• WHAT THE TASK REQUIRES
Your output should consist solely of the lines from the one holding "grande, innovativa e" to the end of the records below, inclusive, reproduced exactly and free of pictures.

══════

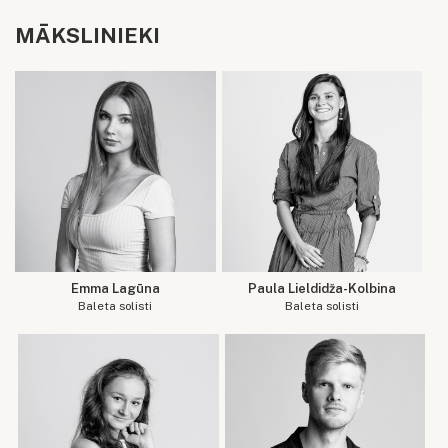
MĀKSLINIEKI
Emma Lagūna
Paula Lieldidža-Kolbina
Baleta solisti
Baleta solisti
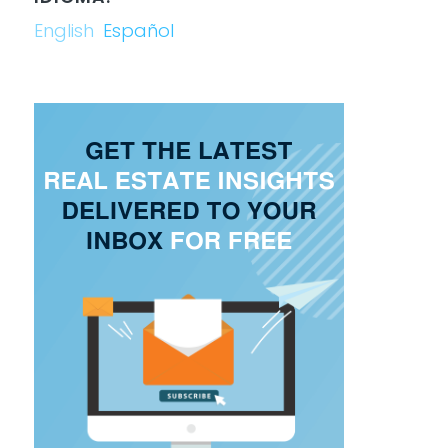
English
Español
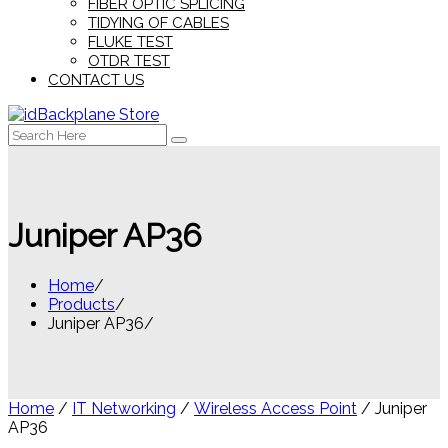
FIBER OPTIC SPLICING
TIDYING OF CABLES
FLUKE TEST
OTDR TEST
CONTACT US
Search
for:
Juniper AP36
Home
Products
Juniper AP36
Home
/
IT Networking
/
Wireless Access Point
/ Juniper
AP36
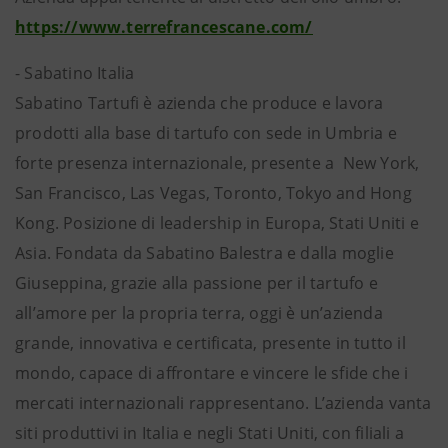
https://www.terrefrancescane.com/
- Sabatino Italia
Sabatino Tartufi è azienda che produce e lavora
prodotti alla base di tartufo con sede in Umbria e
forte presenza internazionale, presente a New York,
San Francisco, Las Vegas, Toronto, Tokyo and Hong
Kong. Posizione di leadership in Europa, Stati Uniti e
Asia. Fondata da Sabatino Balestra e dalla moglie
Giuseppina, grazie alla passione per il tartufo e
all’amore per la propria terra, oggi è un’azienda
grande, innovativa e certificata, presente in tutto il
mondo, capace di affrontare e vincere le sfide che i
mercati internazionali rappresentano. L’azienda vanta
siti produttivi in Italia e negli Stati Uniti, con filiali a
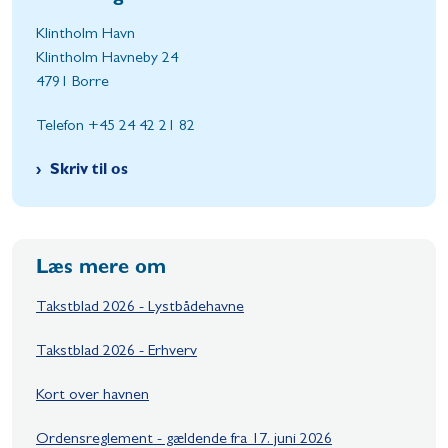
Klintholm Havn
Klintholm Havneby 24
4791 Borre
Telefon +45 24 42 21 82
Skriv til os
Læs mere om
Takstblad 2026 - Lystbådehavne
Takstblad 2026 - Erhverv
Kort over havnen
Ordensreglement - gældende fra 17. juni 2026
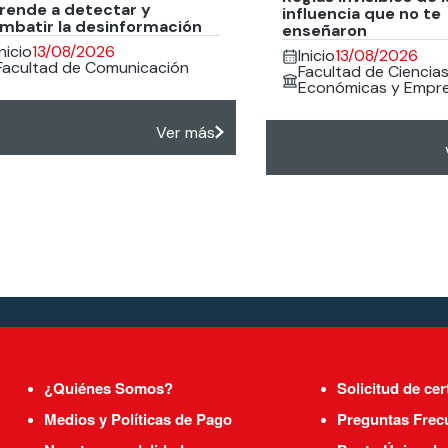
rende a detectar y
influencia que no te
mbatir la desinformación
enseñaron
Inicio
13/08/2026
Inicio
13/08/2026
Facultad de Comunicación
Facultad de Ciencia
Económicas y Empre
Ver más
¿Quiénes Somos?
Solicitud de cer
Medios y Políticas de Pago
Preguntas Frec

══════

• RESPONSE AREA
grande, innovativa e certificata, presente in tutto il
mondo, capace di affrontare e vincere le sfide che i
mercati internazionali rappresentano. L’azienda vanta
siti produttivi in Italia e negli Stati Uniti, con filiali a
Klintholm Havn
Klintholm Havneby 24
4791 Borre
Telefon +45 24 42 21 82
Skriv til os
Læs mere om
Takstblad 2026 - Lystbådehavne
Takstblad 2026 - Erhverv
Kort over havnen
Ordensreglement - gældende fra 17. juni 2026
rende a detectar y
influencia que no te
mbatir la desinformación
enseñaron
Inicio
13/08/2026
Inicio
13/08/2026
Facultad de Comunicación
Facultad de Ciencia
Económicas y Empre
Ver más
¿Quiénes Somos?
Solicitud de cer
Medios y Políticas de Pago
Preguntas Frec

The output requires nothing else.